-- Exercise inputs follows --

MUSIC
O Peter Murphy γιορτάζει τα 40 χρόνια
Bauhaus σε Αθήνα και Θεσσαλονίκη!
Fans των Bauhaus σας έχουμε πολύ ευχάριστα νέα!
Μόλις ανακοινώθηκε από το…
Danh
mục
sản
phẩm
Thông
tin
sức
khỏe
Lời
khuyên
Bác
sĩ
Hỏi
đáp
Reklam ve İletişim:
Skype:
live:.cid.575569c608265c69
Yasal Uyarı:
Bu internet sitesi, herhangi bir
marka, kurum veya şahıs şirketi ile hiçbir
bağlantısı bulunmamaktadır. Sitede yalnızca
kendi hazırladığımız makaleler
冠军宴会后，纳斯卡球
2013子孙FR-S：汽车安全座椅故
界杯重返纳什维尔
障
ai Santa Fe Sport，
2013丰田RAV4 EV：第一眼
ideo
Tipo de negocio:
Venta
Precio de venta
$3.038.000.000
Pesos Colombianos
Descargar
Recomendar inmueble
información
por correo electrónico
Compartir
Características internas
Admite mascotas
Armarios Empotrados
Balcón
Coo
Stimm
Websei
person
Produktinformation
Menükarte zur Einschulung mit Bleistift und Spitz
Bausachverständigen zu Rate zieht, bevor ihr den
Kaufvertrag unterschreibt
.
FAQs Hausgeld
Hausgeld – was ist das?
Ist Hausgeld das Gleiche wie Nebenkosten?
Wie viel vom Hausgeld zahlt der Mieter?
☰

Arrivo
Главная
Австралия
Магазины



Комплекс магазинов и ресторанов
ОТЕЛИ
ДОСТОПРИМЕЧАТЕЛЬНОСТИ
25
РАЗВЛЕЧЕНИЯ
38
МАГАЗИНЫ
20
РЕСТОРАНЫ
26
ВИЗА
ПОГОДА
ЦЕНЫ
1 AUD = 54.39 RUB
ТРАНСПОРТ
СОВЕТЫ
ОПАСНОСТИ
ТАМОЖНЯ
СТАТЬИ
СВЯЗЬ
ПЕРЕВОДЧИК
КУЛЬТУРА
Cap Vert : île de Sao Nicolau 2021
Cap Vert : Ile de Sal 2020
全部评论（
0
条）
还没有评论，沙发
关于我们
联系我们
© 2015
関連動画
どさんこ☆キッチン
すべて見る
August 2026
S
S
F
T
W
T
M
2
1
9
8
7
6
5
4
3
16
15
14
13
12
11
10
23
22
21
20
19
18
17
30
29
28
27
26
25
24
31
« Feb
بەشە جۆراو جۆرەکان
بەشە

-- Exercise inputs concluded --

Transcribe the data in full, keeping every character.

**Reply:**
MUSIC
O Peter Murphy γιορτάζει τα 40 χρόνια
Bauhaus σε Αθήνα και Θεσσαλονίκη!
Fans των Bauhaus σας έχουμε πολύ ευχάριστα νέα!
Μόλις ανακοινώθηκε από το…
Danh
mục
sản
phẩm
Thông
tin
sức
khỏe
Lời
khuyên
Bác
sĩ
Hỏi
đáp
Reklam ve İletişim:
Skype:
live:.cid.575569c608265c69
Yasal Uyarı:
Bu internet sitesi, herhangi bir
marka, kurum veya şahıs şirketi ile hiçbir
bağlantısı bulunmamaktadır. Sitede yalnızca
kendi hazırladığımız makaleler
冠军宴会后，纳斯卡球
2013子孙FR-S：汽车安全座椅故
界杯重返纳什维尔
障
ai Santa Fe Sport，
2013丰田RAV4 EV：第一眼
ideo
Tipo de negocio:
Venta
Precio de venta
$3.038.000.000
Pesos Colombianos
Descargar
Recomendar inmueble
información
por correo electrónico
Compartir
Características internas
Admite mascotas
Armarios Empotrados
Balcón
Coo
Stimm
Websei
person
Produktinformation
Menükarte zur Einschulung mit Bleistift und Spitz
Bausachverständigen zu Rate zieht, bevor ihr den
Kaufvertrag unterschreibt
.
FAQs Hausgeld
Hausgeld – was ist das?
Ist Hausgeld das Gleiche wie Nebenkosten?
Wie viel vom Hausgeld zahlt der Mieter?
☰

Arrivo
Главная
Австралия
Магазины



Комплекс магазинов и ресторанов
ОТЕЛИ
ДОСТОПРИМЕЧАТЕЛЬНОСТИ
25
РАЗВЛЕЧЕНИЯ
38
МАГАЗИНЫ
20
РЕСТОРАНЫ
26
ВИЗА
ПОГОДА
ЦЕНЫ
1 AUD = 54.39 RUB
ТРАНСПОРТ
СОВЕТЫ
ОПАСНОСТИ
ТАМОЖНЯ
СТАТЬИ
СВЯЗЬ
ПЕРЕВОДЧИК
КУЛЬТУРА
Cap Vert : île de Sao Nicolau 2021
Cap Vert : Ile de Sal 2020
全部评论（
0
条）
还没有评论，沙发
关于我们
联系我们
© 2015
関連動画
どさんこ☆キッチン
すべて見る
August 2026
S
S
F
T
W
T
M
2
1
9
8
7
6
5
4
3
16
15
14
13
12
11
10
23
22
21
20
19
18
17
30
29
28
27
26
25
24
31
« Feb
بەشە جۆراو جۆرەکان
بەشە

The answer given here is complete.